* **What this task involves**:
Please keep to the lines below from the one with "Art Rock Cafe (2)" through the one with "Citadela Gallery (1)", and restate them word for word, ends included.

* **Data extracted from a collection**:

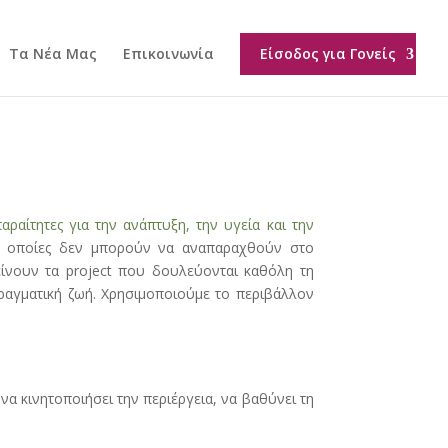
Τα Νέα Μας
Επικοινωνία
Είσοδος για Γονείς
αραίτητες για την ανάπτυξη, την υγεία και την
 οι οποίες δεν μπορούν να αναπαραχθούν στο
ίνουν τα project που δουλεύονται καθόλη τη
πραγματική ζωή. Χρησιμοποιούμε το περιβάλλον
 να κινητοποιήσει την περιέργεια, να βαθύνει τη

---

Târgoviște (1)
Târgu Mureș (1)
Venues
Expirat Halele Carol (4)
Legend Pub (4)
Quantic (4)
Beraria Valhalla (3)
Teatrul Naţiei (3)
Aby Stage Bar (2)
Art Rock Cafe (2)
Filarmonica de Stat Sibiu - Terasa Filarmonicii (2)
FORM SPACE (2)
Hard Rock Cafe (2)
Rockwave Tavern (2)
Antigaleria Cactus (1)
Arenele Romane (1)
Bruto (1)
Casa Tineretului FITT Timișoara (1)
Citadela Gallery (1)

---

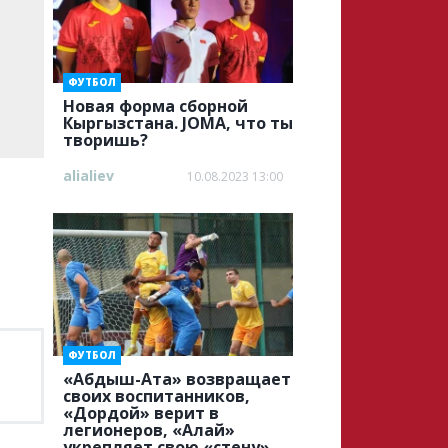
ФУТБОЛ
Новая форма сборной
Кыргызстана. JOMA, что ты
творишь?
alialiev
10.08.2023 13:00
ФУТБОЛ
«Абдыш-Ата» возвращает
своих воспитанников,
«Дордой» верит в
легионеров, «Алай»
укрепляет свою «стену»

* **Answer for the task**:
Art Rock Cafe (2)
Filarmonica de Stat Sibiu - Terasa Filarmonicii (2)
FORM SPACE (2)
Hard Rock Cafe (2)
Rockwave Tavern (2)
Antigaleria Cactus (1)
Arenele Romane (1)
Bruto (1)
Casa Tineretului FITT Timișoara (1)
Citadela Gallery (1)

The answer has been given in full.